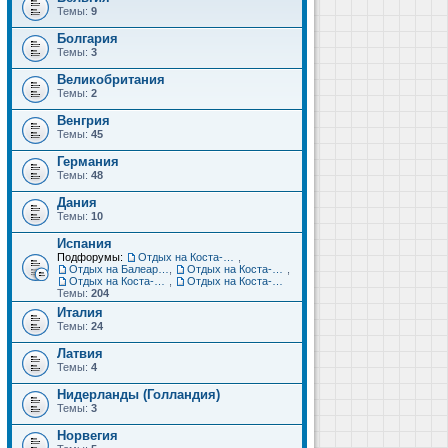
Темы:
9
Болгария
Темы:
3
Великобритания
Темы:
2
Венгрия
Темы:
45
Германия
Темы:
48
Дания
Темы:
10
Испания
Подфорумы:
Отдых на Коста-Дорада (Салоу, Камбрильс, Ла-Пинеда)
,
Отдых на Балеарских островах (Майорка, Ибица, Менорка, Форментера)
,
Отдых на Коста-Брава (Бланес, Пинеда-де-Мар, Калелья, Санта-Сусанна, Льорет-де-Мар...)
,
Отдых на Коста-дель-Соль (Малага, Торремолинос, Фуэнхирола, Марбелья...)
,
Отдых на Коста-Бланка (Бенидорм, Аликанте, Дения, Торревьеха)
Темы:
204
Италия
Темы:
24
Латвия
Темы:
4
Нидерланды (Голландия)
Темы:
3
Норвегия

## How to complete this task
Look over the listing and say how many lines hold the string "Отдых". Nothing but the number is needed.

## Completed task
5